1 The data set trees (datasets package, part of base install) contains the girth (inches), height (feet) and volume of timber from 31 felled Black Cherry trees. Suppose you want to be able to predict tree volume based on girth.

a) Create a scatter plot of the data and label the axes.

require(ggplot2)
## Loading required package: ggplot2
require(datasets)
p = ggplot(trees, aes(x = Girth, y = Volume)) + geom_point(col = "#00FF00") + 
    xlab("Girth (in)") + ylab("Volume") + theme_bw()
p

plot of chunk scatter plot

b) Add a linear regression line to the plot.

p = p + geom_smooth(method = lm, se = FALSE, col = "red")
p

plot of chunk linear regression line

c) Determine the sum of squared residuals.

p = p + geom_segment(aes(y = predict(lm(Volume ~ Girth)), yend = Volume, x = Girth, 
    xend = Girth), col = "gold")
p

plot of chunk sum of squared residuals

sum(residuals(lm(trees$Volume ~ trees$Girth))^2)
## [1] 524.3

d) Repeat a, b, and c but use the square of the girth instead of girth as the explanatory variable. Which model do you prefer and why?

g = (trees$Girth^2)
g
##  [1]  68.89  73.96  77.44 110.25 114.49 116.64 121.00 121.00 123.21 125.44
## [11] 127.69 129.96 129.96 136.89 144.00 166.41 166.41 176.89 187.69 190.44
## [21] 196.00 201.64 210.25 256.00 265.69 299.29 306.25 320.41 324.00 324.00
## [31] 424.36
p2 = ggplot(trees, aes(x = g, y = Volume)) + geom_point(col = "#8B0000") + xlab("Girth Squared (in)") + 
    ylab("Volume") + theme_bw()
p2

plot of chunk unnamed-chunk-4

p2 = p2 + geom_smooth(method = lm, se = FALSE, col = "green")
p2

plot of chunk unnamed-chunk-5

p2 = p2 + geom_segment(aes(y = predict(lm(Volume ~ g)), yend = Volume, x = g, 
    xend = g), col = "#FF6347")
p2

plot of chunk unnamed-chunk-6

sum(residuals(lm(trees$Volume ~ g))^2)
## [1] 329.3

The second model is preferred due to the smaller residual values.
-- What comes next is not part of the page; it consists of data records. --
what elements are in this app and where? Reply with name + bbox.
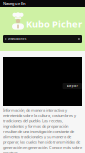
button[interactable]: Navegue En xyxy=(0,0,26,7)
staticText: Kubo Picher xyxy=(26,18,82,30)
staticText: Navegue En xyxy=(3,1,26,6)
staticText: Información, de manera interactiva y ent… xyxy=(3,108,82,153)
staticText: Aceptar xyxy=(67,84,78,88)
button[interactable]: Instrucciones xyxy=(3,35,82,43)
button[interactable]: Aceptar xyxy=(63,83,82,89)
staticText: Instrucciones xyxy=(8,37,26,41)
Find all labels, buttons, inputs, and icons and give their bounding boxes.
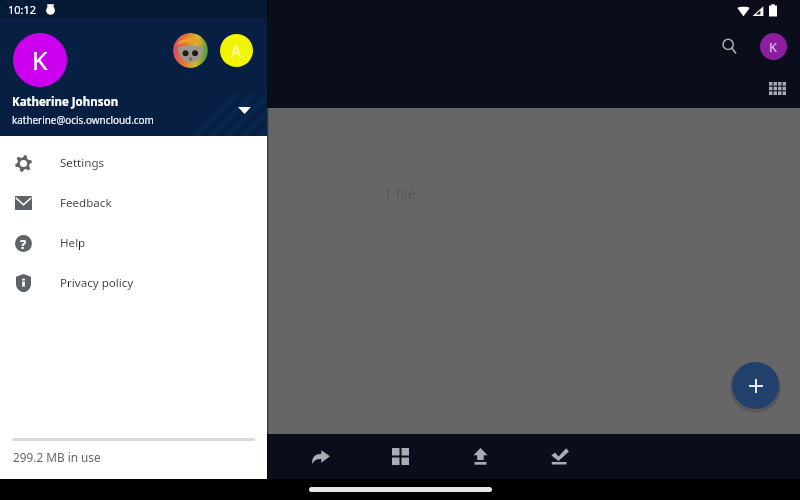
staticText: Feedback <box>60 195 112 211</box>
staticText: Privacy policy <box>60 275 134 291</box>
button[interactable]: Share <box>298 434 342 479</box>
staticText: Settings <box>60 155 105 171</box>
button[interactable]: Account A <box>220 34 253 67</box>
button[interactable]: Switch view <box>765 76 789 100</box>
staticText: A <box>231 40 242 62</box>
staticText: 1 file <box>384 184 416 203</box>
button[interactable]: ? <box>0 223 267 263</box>
button[interactable]: Select <box>538 434 582 479</box>
button[interactable]: Feedback <box>0 183 267 223</box>
staticText: Help <box>60 235 86 251</box>
button[interactable]: Switch grid view <box>378 434 422 479</box>
staticText: 299.2 MB in use <box>13 449 101 465</box>
button[interactable]: Settings <box>0 143 267 183</box>
button[interactable]: Account 2 <box>173 33 208 68</box>
button[interactable]: Current account Katherine Johnson <box>13 33 67 87</box>
button[interactable]: Upload <box>458 434 502 479</box>
button[interactable]: Search <box>712 29 746 63</box>
button[interactable]: Account <box>760 33 787 60</box>
staticText: katherine@ocis.owncloud.com <box>12 113 154 126</box>
staticText: ? <box>20 235 27 252</box>
staticText: K <box>32 43 48 77</box>
staticText: Katherine Johnson <box>12 94 119 110</box>
staticText: K <box>769 38 778 56</box>
button[interactable]: Privacy policy <box>0 263 267 303</box>
button[interactable]: Add <box>732 362 779 409</box>
staticText: 10:12 <box>8 2 37 17</box>
button[interactable]: Expand accounts <box>232 98 256 122</box>
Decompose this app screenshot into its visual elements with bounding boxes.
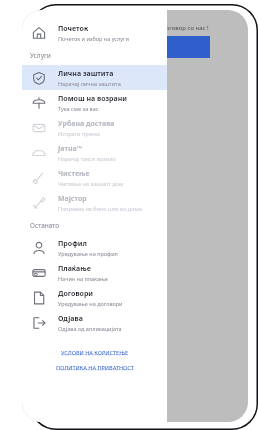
staticText: Јатна™ [58,144,83,154]
staticText: Одјава од апликацијата [58,325,122,332]
button[interactable] [162,36,210,58]
staticText: Чистење на вашиот дом [58,180,124,187]
button[interactable]: Лична заштита [22,65,167,90]
staticText: договор со нас ! [162,24,209,32]
button[interactable]: ПОЛИТИКА НА ПРИВАТНОСТ [22,364,167,371]
button[interactable]: Чистење [22,165,167,190]
staticText: Тука сме за вас [58,105,99,112]
staticText: Нарачај лична заштита [58,80,121,87]
staticText: Плаќање [58,264,91,274]
staticText: Урбана достава [58,119,115,129]
staticText: Договори [58,289,94,299]
staticText: УСЛОВИ НА КОРИСТЕЊЕ [61,349,128,356]
staticText: ПОЛИТИКА НА ПРИВАТНОСТ [56,364,134,371]
staticText: Мајстор [58,194,87,204]
staticText: Уредување на профил [58,250,118,257]
staticText: Чистење [58,169,90,179]
button[interactable]: Урбана достава [22,115,167,140]
button[interactable]: Јатна™ [22,140,167,165]
button[interactable]: Помош на возрани [22,90,167,115]
staticText: Почеток [58,24,89,34]
button[interactable]: Мајстор [22,190,167,215]
staticText: Испрати пратка [58,130,101,137]
button[interactable]: Плаќање [22,260,167,285]
staticText: Уредување на договори [58,300,123,307]
button[interactable]: Профил [22,235,167,260]
button[interactable]: Одјава [22,310,167,335]
staticText: Профил [58,239,87,249]
staticText: Останато [30,221,60,230]
staticText: Начин на плаќање [58,275,108,282]
staticText: Нарачај такси возило [58,155,116,162]
staticText: Помош на возрани [58,94,128,104]
staticText: Одјава [58,314,83,324]
button[interactable]: Договори [22,285,167,310]
staticText: Услуги [30,51,51,60]
staticText: Лична заштита [58,69,114,79]
staticText: Почеток и избор на услуги [58,35,129,42]
staticText: Поправка на било што во дома [58,205,142,212]
button[interactable]: Почеток [22,20,167,45]
button[interactable]: УСЛОВИ НА КОРИСТЕЊЕ [22,349,167,356]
2 The data set USmelanoma (HSAUR2 package) contains male mortality counts per one million inhabitants by state along with the latitude and longitude centroid of the state.

a) Create a scatter plot of mortality versus latitude using latitude as the explanatory variable.

require(HSAUR2)
## Loading required package: HSAUR2 Loading required package: tools
m = USmelanoma
pm = ggplot(m, aes(x = latitude, y = mortality)) + geom_point(col = "tomato") + 
    xlab("Latitude (degrees") + ylab("mortality") + theme_bw()
pm

plot of chunk unnamed-chunk-9

b) Add the linear regression line to your scatter plot.

pm = pm + geom_smooth(method = lm, se = FALSE, col = "blue")
pm

plot of chunk unnamed-chunk-10

c) Regress mortality on latitude and interpret the value of the slope coefficient.

model = lm(mortality ~ latitude, data = m)
summary(model)
## 
## Call:
## lm(formula = mortality ~ latitude, data = m)
## 
## Residuals:
##    Min     1Q Median     3Q    Max 
## -38.97 -13.18   0.97  12.01  43.94 
## 
## Coefficients:
##             Estimate Std. Error t value Pr(>|t|)    
## (Intercept)  389.189     23.812   16.34  < 2e-16 ***
## latitude      -5.978      0.598   -9.99  3.3e-13 ***
## ---
## Signif. codes:  0 '***' 0.001 '**' 0.01 '*' 0.05 '.' 0.1 ' ' 1
## 
## Residual standard error: 19.1 on 47 degrees of freedom
## Multiple R-squared:  0.68,   Adjusted R-squared:  0.673 
## F-statistic: 99.8 on 1 and 47 DF,  p-value: 3.31e-13

Due to the slope value being negative, -5.98, this suggests that the melanoma cases will decrese as you approach one of the poles.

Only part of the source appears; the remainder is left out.